Stored items from a collection:
===============
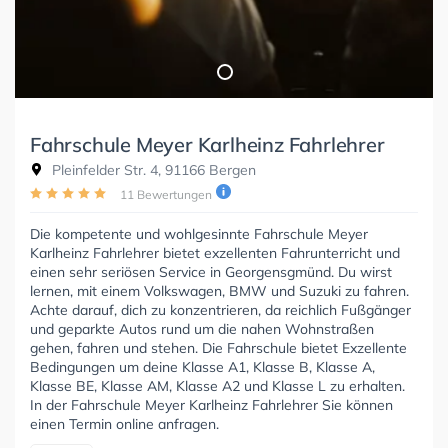
Fahrschule Meyer Karlheinz Fahrlehrer
Pleinfelder Str. 4, 91166 Bergen
11 Bewertungen
Die kompetente und wohlgesinnte Fahrschule Meyer
Karlheinz Fahrlehrer bietet exzellenten Fahrunterricht und
einen sehr seriösen Service in Georgensgmünd. Du wirst
lernen, mit einem Volkswagen, BMW und Suzuki zu fahren.
Achte darauf, dich zu konzentrieren, da reichlich Fußgänger
und geparkte Autos rund um die nahen Wohnstraßen
gehen, fahren und stehen. Die Fahrschule bietet Exzellente
Bedingungen um deine Klasse A1, Klasse B, Klasse A,
Klasse BE, Klasse AM, Klasse A2 und Klasse L zu erhalten.
In der Fahrschule Meyer Karlheinz Fahrlehrer Sie können
einen Termin online anfragen.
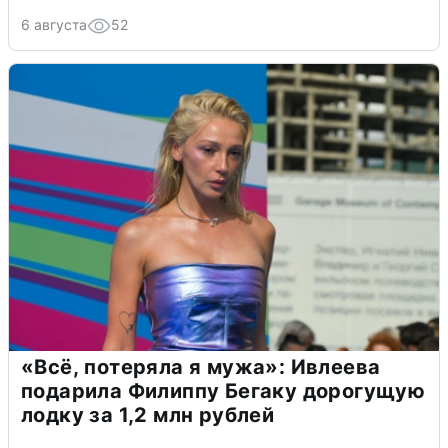
6 августа
52
«Всё, потеряла я мужа»: Ивлеева
подарила Филиппу Бегаку дорогущую
лодку за 1,2 млн рублей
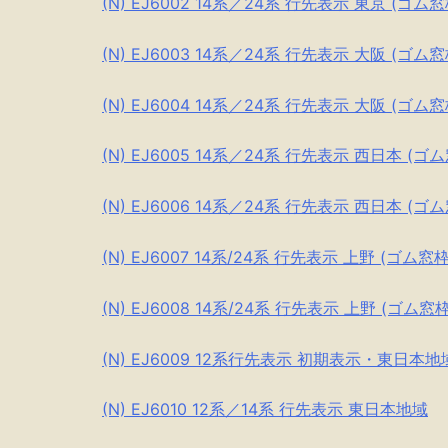
(N) EJ6002 14系／24系 行先表示 東京 (ゴム
(N) EJ6003 14系／24系 行先表示 大阪 (ゴム
(N) EJ6004 14系／24系 行先表示 大阪 (ゴム
(N) EJ6005 14系／24系 行先表示 西日本 (ゴ
(N) EJ6006 14系／24系 行先表示 西日本 (ゴ
(N) EJ6007 14系/24系 行先表示 上野 (ゴム窓
(N) EJ6008 14系/24系 行先表示 上野 (ゴム窓
(N) EJ6009 12系行先表示 初期表示・東日本地
(N) EJ6010 12系／14系 行先表示 東日本地域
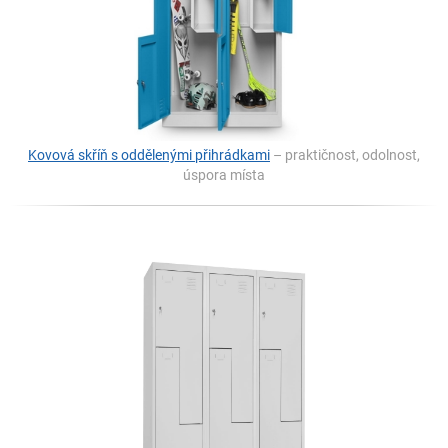
Kovová skříň s oddělenými přihrádkami
– praktičnost, odolnost,
úspora místa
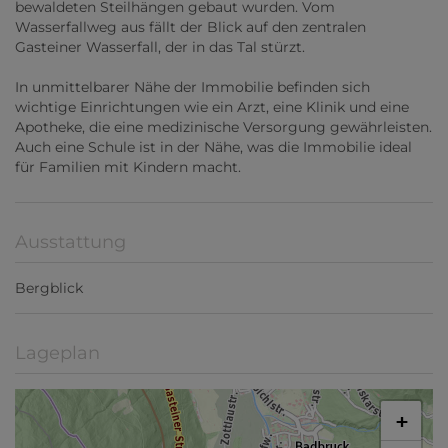
bewaldeten Steilhängen gebaut wurden. Vom
Wasserfallweg aus fällt der Blick auf den zentralen
Gasteiner Wasserfall, der in das Tal stürzt.
In unmittelbarer Nähe der Immobilie befinden sich
wichtige Einrichtungen wie ein Arzt, eine Klinik und eine
Apotheke, die eine medizinische Versorgung gewährleisten.
Auch eine Schule ist in der Nähe, was die Immobilie ideal
für Familien mit Kindern macht.
Ausstattung
Bergblick
Lageplan
+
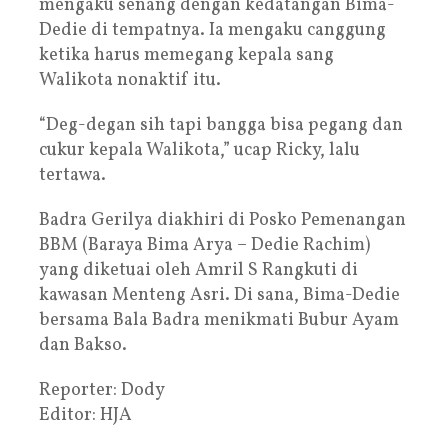
mengaku senang dengan kedatangan Bima-
Dedie di tempatnya. Ia mengaku canggung
ketika harus memegang kepala sang
Walikota nonaktif itu.
“Deg-degan sih tapi bangga bisa pegang dan
cukur kepala Walikota,” ucap Ricky, lalu
tertawa.
Badra Gerilya diakhiri di Posko Pemenangan
BBM (Baraya Bima Arya – Dedie Rachim)
yang diketuai oleh Amril S Rangkuti di
kawasan Menteng Asri. Di sana, Bima-Dedie
bersama Bala Badra menikmati Bubur Ayam
dan Bakso.
Reporter: Dody
Editor: HJA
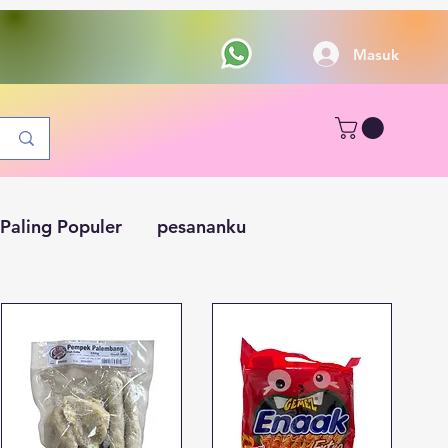
Masuk
Paling Populer
pesananku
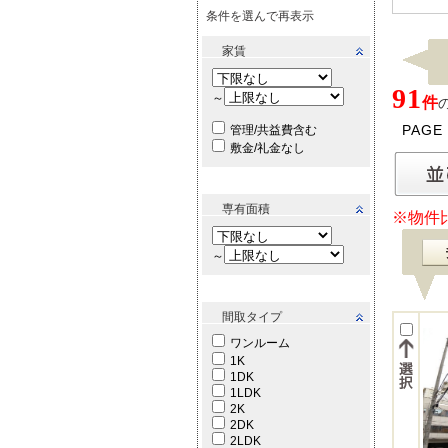
条件を選んで再表示
家賃
91
～
件
PAGE
管理/共益費含む
敷金/礼金なし
専有面積
※物件
～
間取タイプ
ワンルーム
1K
1DK
1LDK
2K
2DK
2LDK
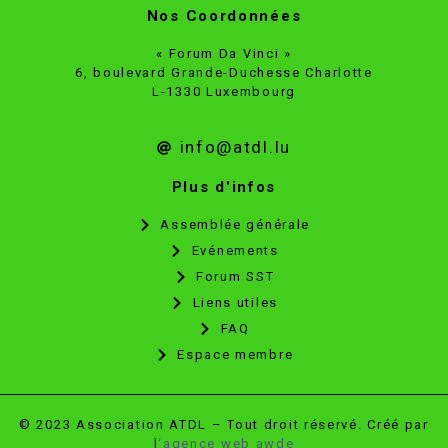
Nos Coordonnées
« Forum Da Vinci »
6, boulevard Grande-Duchesse Charlotte
L-1330 Luxembourg
info@atdl.lu
Plus d'infos
Assemblée générale
Evénements
Forum SST
Liens utiles
FAQ
Espace membre
© 2023 Association ATDL – Tout droit réservé. Créé par
l
‘agence web awde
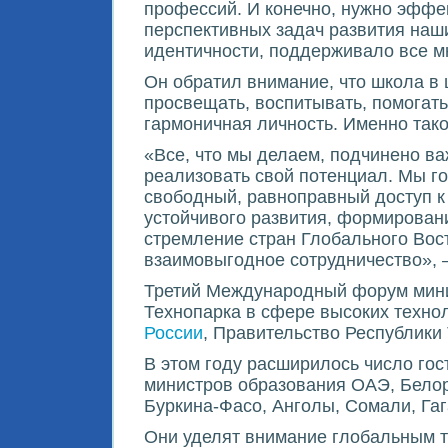
профессий. И конечно, нужно эффе
перспективных задач развития наш
идентичности, поддерживало все мн
Он обратил внимание, что школа в
просвещать, воспитывать, помогать
гармоничная личность. Именно тако
«Все, что мы делаем, подчинено ва
реализовать свой потенциал. Мы го
свободный, равноправный доступ к
устойчивого развития, формирован
стремление стран Глобального Вос
взаимовыгодное сотрудничество», 
Третий Международный форум мини
Технопарка в сфере высоких техно
России
, Правительство Республики
В этом году расширилось число гос
министров образования ОАЭ, Белор
Буркина-Фасо, Анголы, Сомали, Гаг
Они уделят внимание глобальным т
===============
__EXERCISE DIRECTIONS__
Take the lines from the one containing "Буркина-Фасо, Анголы, Сомали, Гаг" through the final line of the entries above, and set them down exactly, with nothing added.

__EXERCISE RESPONSE__
Буркина-Фасо, Анголы, Сомали, Гаг
Они уделят внимание глобальным т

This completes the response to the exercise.